[DATASET EXTRACT — start]

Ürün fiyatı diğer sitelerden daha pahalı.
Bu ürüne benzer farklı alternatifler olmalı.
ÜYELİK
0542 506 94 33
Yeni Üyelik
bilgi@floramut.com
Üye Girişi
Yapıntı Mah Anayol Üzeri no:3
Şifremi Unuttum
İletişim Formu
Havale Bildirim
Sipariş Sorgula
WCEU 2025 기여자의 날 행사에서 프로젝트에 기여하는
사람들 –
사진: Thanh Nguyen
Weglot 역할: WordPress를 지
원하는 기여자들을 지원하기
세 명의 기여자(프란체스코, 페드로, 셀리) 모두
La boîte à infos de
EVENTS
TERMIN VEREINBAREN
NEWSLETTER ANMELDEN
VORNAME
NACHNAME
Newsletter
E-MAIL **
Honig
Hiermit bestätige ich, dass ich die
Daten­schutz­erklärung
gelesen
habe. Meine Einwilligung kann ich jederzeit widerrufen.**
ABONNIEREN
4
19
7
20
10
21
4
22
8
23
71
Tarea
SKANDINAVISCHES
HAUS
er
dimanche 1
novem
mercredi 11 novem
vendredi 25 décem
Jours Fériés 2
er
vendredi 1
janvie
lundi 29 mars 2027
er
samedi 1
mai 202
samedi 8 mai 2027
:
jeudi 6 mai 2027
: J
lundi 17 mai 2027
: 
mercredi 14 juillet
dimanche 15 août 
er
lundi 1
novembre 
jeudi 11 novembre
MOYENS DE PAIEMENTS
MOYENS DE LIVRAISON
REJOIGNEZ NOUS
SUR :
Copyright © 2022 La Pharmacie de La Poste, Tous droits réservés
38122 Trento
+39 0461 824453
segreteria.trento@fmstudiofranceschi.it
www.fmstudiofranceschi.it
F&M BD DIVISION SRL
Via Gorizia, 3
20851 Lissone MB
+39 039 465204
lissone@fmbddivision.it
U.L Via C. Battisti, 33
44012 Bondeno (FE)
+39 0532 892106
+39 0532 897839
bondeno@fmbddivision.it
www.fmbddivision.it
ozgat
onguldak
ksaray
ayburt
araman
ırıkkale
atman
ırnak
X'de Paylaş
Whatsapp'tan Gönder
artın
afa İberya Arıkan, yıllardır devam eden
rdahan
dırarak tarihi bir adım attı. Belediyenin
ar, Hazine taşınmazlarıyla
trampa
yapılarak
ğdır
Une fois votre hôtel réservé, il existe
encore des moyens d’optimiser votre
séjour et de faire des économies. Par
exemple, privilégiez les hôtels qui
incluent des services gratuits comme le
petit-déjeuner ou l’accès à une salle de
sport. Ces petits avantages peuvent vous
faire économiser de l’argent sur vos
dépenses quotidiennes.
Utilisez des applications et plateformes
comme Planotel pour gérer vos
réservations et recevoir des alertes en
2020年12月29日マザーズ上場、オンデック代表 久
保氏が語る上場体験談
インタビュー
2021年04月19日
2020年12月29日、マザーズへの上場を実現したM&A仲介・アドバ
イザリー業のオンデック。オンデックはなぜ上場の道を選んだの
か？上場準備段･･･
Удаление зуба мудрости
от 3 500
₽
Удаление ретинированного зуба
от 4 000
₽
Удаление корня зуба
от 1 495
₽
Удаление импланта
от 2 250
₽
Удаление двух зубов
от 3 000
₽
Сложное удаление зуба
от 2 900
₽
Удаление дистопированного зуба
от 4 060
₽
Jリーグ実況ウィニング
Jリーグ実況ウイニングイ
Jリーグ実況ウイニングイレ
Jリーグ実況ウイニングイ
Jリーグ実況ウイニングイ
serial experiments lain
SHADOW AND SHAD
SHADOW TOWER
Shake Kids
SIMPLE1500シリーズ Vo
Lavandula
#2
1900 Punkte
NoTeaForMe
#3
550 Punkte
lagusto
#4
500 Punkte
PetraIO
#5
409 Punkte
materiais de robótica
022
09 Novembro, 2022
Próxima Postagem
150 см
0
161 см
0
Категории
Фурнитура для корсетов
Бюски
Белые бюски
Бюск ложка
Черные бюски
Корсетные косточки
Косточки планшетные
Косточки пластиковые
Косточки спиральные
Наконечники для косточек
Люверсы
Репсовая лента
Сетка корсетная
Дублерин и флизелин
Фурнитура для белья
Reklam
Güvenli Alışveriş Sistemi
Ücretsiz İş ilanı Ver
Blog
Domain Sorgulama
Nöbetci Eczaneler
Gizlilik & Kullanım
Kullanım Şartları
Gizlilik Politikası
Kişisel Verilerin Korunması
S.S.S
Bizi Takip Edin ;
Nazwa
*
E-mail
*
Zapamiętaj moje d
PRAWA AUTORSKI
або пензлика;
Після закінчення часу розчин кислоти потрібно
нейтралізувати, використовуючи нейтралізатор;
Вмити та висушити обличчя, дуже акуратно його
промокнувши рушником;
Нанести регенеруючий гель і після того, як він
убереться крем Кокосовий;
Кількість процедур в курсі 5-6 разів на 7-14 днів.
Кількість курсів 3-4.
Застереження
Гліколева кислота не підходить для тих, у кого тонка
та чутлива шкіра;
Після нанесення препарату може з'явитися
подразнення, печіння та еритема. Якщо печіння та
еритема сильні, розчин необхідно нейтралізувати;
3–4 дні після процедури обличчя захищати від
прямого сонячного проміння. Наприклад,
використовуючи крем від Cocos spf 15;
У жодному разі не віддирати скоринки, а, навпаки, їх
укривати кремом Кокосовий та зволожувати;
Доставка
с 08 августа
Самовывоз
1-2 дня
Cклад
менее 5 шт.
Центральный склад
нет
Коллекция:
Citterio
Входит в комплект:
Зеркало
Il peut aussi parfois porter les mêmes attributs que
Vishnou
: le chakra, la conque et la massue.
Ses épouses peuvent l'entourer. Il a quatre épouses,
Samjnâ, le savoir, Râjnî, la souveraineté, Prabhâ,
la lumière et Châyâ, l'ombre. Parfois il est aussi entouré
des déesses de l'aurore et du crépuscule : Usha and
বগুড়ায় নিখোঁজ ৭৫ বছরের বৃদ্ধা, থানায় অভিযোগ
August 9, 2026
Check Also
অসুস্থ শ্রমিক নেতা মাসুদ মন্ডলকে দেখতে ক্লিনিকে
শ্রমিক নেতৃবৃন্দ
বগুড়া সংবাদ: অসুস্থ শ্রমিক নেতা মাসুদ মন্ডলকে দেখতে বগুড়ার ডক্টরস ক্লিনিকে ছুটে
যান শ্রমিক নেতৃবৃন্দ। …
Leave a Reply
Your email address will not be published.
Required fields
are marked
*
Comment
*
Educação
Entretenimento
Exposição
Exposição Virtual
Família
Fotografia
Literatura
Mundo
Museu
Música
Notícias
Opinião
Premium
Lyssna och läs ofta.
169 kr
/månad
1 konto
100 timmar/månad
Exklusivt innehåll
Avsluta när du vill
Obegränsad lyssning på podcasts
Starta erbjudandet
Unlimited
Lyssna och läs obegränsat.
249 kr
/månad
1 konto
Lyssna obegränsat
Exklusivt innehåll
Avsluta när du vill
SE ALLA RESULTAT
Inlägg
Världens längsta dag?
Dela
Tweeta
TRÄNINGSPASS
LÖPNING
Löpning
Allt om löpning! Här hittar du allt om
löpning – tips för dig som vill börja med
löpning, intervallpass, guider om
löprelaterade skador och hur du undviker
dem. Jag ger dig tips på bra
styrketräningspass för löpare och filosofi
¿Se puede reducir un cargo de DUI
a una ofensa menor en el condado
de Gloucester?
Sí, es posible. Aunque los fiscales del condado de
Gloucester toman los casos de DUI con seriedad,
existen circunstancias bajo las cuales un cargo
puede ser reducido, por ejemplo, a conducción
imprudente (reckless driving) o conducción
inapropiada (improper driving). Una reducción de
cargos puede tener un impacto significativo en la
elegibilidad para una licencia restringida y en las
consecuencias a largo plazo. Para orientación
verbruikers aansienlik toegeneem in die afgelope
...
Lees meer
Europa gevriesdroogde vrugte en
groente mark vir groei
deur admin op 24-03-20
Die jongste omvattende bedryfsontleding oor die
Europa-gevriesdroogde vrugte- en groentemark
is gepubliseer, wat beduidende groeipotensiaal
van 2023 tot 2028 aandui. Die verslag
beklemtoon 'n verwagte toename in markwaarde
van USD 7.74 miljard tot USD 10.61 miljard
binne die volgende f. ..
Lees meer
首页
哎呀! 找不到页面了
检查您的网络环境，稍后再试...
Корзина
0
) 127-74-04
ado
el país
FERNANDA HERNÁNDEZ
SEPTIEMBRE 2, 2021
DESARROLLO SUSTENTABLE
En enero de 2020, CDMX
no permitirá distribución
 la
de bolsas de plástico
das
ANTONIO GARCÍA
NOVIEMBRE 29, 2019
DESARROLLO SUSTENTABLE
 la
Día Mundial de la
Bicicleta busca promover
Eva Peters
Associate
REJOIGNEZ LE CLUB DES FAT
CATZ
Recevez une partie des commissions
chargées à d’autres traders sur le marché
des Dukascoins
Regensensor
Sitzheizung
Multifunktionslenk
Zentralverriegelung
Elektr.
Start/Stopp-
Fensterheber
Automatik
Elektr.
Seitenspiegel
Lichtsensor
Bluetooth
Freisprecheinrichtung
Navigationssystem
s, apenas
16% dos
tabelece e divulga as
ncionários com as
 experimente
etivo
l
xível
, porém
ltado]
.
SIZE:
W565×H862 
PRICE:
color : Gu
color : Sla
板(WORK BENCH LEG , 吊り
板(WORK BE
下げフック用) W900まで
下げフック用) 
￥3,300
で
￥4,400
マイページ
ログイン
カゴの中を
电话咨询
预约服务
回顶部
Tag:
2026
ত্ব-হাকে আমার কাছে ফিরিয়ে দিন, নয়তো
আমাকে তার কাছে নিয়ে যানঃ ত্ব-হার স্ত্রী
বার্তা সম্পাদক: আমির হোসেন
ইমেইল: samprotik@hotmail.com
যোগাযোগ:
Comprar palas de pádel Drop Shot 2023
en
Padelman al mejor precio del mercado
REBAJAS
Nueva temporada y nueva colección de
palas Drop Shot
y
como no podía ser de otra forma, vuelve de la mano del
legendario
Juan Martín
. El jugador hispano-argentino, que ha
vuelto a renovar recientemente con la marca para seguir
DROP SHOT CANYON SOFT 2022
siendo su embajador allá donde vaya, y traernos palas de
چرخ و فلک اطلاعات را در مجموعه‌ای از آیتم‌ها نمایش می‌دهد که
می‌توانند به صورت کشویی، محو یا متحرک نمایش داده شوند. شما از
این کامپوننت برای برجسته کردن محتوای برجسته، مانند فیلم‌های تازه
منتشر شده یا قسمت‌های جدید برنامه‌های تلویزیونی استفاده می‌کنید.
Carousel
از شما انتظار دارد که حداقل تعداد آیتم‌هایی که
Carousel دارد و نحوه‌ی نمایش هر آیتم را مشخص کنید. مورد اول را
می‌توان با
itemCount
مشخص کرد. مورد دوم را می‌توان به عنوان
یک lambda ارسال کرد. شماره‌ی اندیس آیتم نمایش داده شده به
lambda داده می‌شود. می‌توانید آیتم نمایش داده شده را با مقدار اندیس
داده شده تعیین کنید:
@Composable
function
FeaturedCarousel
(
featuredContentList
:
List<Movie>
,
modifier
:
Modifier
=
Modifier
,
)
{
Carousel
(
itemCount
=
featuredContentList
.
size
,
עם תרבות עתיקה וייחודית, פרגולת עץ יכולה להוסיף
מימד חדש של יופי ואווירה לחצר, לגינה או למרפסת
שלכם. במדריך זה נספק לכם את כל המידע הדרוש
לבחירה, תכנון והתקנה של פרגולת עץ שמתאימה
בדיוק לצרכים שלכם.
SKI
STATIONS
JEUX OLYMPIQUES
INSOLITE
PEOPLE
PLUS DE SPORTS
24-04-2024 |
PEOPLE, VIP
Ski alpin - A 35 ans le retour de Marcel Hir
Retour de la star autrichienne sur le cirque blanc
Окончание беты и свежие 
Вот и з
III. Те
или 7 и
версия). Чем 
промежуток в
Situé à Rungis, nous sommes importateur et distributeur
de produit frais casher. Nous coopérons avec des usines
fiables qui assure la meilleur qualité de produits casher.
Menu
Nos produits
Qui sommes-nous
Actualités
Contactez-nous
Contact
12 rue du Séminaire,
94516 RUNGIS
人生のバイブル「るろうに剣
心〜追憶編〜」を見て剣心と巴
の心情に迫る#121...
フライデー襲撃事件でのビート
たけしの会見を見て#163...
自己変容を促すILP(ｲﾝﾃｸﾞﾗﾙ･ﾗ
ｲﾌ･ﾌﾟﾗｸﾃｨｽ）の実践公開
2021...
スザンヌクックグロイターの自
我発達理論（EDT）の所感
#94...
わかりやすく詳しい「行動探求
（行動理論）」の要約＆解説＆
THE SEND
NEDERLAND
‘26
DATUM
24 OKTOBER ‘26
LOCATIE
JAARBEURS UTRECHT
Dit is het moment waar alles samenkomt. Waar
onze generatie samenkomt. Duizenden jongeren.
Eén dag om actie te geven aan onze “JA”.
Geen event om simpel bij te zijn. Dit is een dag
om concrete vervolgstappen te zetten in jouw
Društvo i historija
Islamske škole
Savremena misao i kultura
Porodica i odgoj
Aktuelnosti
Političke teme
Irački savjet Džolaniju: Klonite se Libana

[DATASET EXTRACT — finish]

**DIRECTIONS:**
Check each line of the entries above, and show every one holding the word "mercredi".

**TASK ANSWER:**
mercredi 11 novem
mercredi 14 juillet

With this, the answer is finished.